* HOW TO COMPLETE THIS TASK
Nothing but the pictures is dropped; write out all the remaining data below exactly.

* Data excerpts
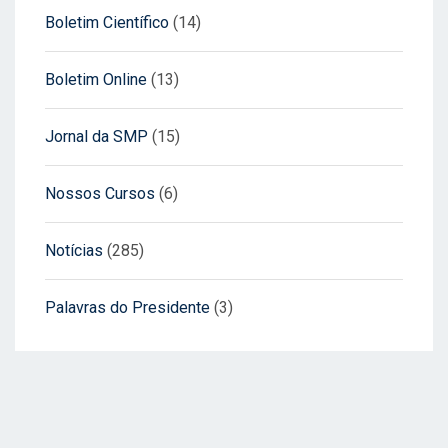
Boletim Científico
(14)
Boletim Online
(13)
Jornal da SMP
(15)
Nossos Cursos
(6)
Notícias
(285)
Palavras do Presidente
(3)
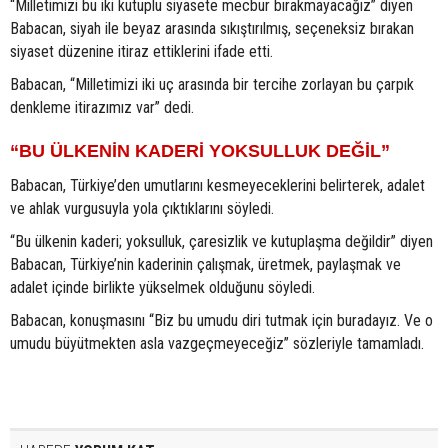
“Milletimizi bu iki kutuplu siyasete mecbur bırakmayacağız” diyen
Babacan, siyah ile beyaz arasında sıkıştırılmış, seçeneksiz bırakan
siyaset düzenine itiraz ettiklerini ifade etti.
Babacan, “Milletimizi iki uç arasında bir tercihe zorlayan bu çarpık
denkleme itirazımız var” dedi.
“BU ÜLKENİN KADERİ YOKSULLUK DEĞİL”
Babacan, Türkiye’den umutlarını kesmeyeceklerini belirterek, adalet
ve ahlak vurgusuyla yola çıktıklarını söyledi.
“Bu ülkenin kaderi; yoksulluk, çaresizlik ve kutuplaşma değildir” diyen
Babacan, Türkiye’nin kaderinin çalışmak, üretmek, paylaşmak ve
adalet içinde birlikte yükselmek olduğunu söyledi.
Babacan, konuşmasını “Biz bu umudu diri tutmak için buradayız. Ve o
umudu büyütmekten asla vazgeçmeyeceğiz” sözleriyle tamamladı.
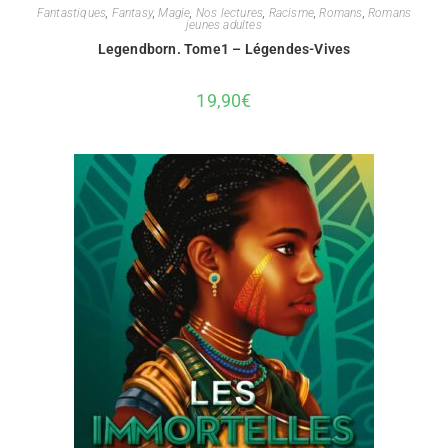
Fantastiques
,
Fantasy
,
Magie
,
Nos lectures
,
Racisme
,
Romans
,
Romans
jeunes adultes
Legendborn. Tome1 – Légendes-Vives
19,90
€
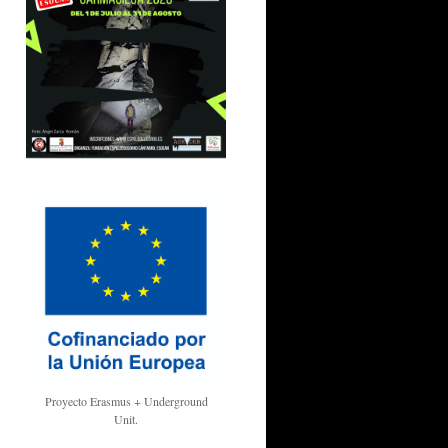
Proyecto Erasmus + Underground
Unit.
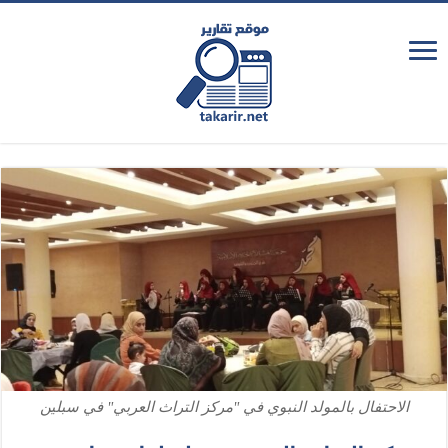
الاحتفال بالمولد النبوي في "مركز التراث العربي" في سبلين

* EXPECTED ANSWER
Boletim Científico
(14)
Boletim Online
(13)
Jornal da SMP
(15)
Nossos Cursos
(6)
Notícias
(285)
Palavras do Presidente
(3)
“Milletimizi bu iki kutuplu siyasete mecbur bırakmayacağız” diyen
Babacan, siyah ile beyaz arasında sıkıştırılmış, seçeneksiz bırakan
siyaset düzenine itiraz ettiklerini ifade etti.
Babacan, “Milletimizi iki uç arasında bir tercihe zorlayan bu çarpık
denkleme itirazımız var” dedi.
“BU ÜLKENİN KADERİ YOKSULLUK DEĞİL”
Babacan, Türkiye’den umutlarını kesmeyeceklerini belirterek, adalet
ve ahlak vurgusuyla yola çıktıklarını söyledi.
“Bu ülkenin kaderi; yoksulluk, çaresizlik ve kutuplaşma değildir” diyen
Babacan, Türkiye’nin kaderinin çalışmak, üretmek, paylaşmak ve
adalet içinde birlikte yükselmek olduğunu söyledi.
Babacan, konuşmasını “Biz bu umudu diri tutmak için buradayız. Ve o
umudu büyütmekten asla vazgeçmeyeceğiz” sözleriyle tamamladı.
Fantastiques
,
Fantasy
,
Magie
,
Nos lectures
,
Racisme
,
Romans
,
Romans
jeunes adultes
Legendborn. Tome1 – Légendes-Vives
19,90
€
Proyecto Erasmus + Underground
Unit.
الاحتفال بالمولد النبوي في "مركز التراث العربي" في سبلين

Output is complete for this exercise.